WORKING DATA -
-----
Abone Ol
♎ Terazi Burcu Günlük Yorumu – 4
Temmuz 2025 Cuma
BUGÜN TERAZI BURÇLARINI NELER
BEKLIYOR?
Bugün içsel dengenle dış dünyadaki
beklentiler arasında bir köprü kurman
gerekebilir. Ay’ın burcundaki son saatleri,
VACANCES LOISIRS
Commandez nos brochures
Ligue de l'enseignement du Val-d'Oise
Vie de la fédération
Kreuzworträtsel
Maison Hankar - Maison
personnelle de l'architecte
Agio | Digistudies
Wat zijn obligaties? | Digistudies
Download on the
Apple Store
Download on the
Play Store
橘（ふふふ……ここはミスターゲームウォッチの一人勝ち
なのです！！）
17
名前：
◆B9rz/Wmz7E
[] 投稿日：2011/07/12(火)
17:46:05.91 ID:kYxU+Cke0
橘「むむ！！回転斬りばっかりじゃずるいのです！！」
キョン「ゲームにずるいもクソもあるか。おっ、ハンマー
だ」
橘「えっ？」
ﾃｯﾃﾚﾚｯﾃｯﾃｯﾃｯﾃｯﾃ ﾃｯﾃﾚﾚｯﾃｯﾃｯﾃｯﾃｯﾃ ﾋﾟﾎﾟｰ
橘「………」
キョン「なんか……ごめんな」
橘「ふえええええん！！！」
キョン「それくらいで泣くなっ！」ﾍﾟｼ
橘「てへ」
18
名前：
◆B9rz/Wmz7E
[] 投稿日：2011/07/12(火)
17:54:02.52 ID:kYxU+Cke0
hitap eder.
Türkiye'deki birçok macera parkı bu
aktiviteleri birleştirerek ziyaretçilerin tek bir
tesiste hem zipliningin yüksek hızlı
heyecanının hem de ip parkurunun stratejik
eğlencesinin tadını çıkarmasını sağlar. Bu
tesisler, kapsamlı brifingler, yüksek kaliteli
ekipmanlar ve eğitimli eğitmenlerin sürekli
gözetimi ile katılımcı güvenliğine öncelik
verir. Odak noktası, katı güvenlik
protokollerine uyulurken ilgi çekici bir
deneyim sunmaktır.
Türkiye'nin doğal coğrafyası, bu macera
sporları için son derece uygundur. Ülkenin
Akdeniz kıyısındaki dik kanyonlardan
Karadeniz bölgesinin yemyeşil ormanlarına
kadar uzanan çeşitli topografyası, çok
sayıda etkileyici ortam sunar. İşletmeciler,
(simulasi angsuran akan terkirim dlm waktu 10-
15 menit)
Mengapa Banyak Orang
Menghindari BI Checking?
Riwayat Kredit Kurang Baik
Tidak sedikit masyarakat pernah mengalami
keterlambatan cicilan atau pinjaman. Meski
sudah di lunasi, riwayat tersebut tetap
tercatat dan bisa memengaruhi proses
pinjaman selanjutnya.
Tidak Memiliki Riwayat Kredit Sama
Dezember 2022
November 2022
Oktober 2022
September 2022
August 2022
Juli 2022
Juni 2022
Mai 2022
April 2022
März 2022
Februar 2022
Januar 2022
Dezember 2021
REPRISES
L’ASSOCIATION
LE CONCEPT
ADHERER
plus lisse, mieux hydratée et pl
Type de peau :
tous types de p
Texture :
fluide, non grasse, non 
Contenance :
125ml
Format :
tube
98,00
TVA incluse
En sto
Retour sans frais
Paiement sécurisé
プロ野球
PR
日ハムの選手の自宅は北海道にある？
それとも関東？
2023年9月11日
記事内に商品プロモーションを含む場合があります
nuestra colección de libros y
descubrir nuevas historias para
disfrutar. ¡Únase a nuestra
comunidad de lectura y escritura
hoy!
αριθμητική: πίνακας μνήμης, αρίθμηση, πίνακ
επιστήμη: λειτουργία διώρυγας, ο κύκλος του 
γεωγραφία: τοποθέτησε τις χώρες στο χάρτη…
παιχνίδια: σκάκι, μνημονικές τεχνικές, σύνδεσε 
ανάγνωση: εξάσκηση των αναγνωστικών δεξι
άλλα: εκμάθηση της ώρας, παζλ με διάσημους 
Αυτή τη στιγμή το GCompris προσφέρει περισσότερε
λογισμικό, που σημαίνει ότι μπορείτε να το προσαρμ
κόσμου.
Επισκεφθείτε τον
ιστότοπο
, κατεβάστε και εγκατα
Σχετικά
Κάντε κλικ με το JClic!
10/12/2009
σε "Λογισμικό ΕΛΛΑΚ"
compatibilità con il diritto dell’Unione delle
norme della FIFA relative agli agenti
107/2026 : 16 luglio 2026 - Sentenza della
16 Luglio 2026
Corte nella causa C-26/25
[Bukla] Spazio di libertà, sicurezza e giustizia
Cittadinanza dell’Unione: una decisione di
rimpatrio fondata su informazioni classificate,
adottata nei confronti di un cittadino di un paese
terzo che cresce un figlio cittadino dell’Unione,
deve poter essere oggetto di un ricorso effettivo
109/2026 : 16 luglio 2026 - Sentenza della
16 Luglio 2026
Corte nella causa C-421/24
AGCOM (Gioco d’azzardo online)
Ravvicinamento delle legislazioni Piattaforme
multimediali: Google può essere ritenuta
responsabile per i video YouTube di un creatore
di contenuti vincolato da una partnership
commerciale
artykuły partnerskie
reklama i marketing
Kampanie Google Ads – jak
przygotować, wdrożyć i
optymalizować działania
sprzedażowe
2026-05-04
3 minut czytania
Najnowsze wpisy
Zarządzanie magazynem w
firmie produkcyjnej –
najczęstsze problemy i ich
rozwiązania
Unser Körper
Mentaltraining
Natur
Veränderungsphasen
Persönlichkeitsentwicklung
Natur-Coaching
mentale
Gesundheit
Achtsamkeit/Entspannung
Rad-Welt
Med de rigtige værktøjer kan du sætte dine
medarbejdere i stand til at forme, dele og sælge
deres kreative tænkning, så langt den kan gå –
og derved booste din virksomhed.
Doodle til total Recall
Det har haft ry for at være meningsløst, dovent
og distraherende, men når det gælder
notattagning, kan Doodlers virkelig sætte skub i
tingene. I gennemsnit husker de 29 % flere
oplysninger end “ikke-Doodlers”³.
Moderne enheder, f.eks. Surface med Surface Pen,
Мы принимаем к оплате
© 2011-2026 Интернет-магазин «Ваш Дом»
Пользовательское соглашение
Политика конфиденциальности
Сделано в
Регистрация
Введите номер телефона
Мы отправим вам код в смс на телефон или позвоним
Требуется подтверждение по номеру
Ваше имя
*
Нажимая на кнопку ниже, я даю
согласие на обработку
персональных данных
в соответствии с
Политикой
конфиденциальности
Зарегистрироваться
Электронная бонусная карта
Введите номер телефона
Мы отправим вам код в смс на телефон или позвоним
-----
From the first line of the data above to the line containing "Apple Store", repeat everything exactly and add nothing.

Abone Ol
♎ Terazi Burcu Günlük Yorumu – 4
Temmuz 2025 Cuma
BUGÜN TERAZI BURÇLARINI NELER
BEKLIYOR?
Bugün içsel dengenle dış dünyadaki
beklentiler arasında bir köprü kurman
gerekebilir. Ay’ın burcundaki son saatleri,
VACANCES LOISIRS
Commandez nos brochures
Ligue de l'enseignement du Val-d'Oise
Vie de la fédération
Kreuzworträtsel
Maison Hankar - Maison
personnelle de l'architecte
Agio | Digistudies
Wat zijn obligaties? | Digistudies
Download on the
Apple Store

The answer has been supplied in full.